● **WHAT THE TASK ASKS**
The stretch wanted below opens at the line containing "Et en plus il me semble qu'il avait été" and closes at the line containing "fibre qui a déjà assez de retard comme ca". Please return it exactly, with no other lines.

● **MATERIALS PROVIDED**
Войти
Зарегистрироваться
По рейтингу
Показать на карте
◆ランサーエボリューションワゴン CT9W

* * *

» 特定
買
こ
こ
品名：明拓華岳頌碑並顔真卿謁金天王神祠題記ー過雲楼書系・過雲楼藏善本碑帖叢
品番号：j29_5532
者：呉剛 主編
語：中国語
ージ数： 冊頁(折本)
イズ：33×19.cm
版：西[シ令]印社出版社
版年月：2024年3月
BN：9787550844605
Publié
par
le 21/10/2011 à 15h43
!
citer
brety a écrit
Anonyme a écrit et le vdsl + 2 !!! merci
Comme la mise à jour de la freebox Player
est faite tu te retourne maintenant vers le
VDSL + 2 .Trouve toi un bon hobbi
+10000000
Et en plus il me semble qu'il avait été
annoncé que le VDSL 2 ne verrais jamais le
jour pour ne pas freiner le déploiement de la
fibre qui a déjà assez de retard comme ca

...

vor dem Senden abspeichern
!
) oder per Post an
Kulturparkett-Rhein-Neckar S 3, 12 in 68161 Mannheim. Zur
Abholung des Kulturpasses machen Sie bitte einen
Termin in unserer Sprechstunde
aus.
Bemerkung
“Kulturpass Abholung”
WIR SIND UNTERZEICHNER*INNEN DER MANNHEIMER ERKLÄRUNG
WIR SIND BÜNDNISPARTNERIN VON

● **ANSWER BOX**
Et en plus il me semble qu'il avait été
annoncé que le VDSL 2 ne verrais jamais le
jour pour ne pas freiner le déploiement de la
fibre qui a déjà assez de retard comme ca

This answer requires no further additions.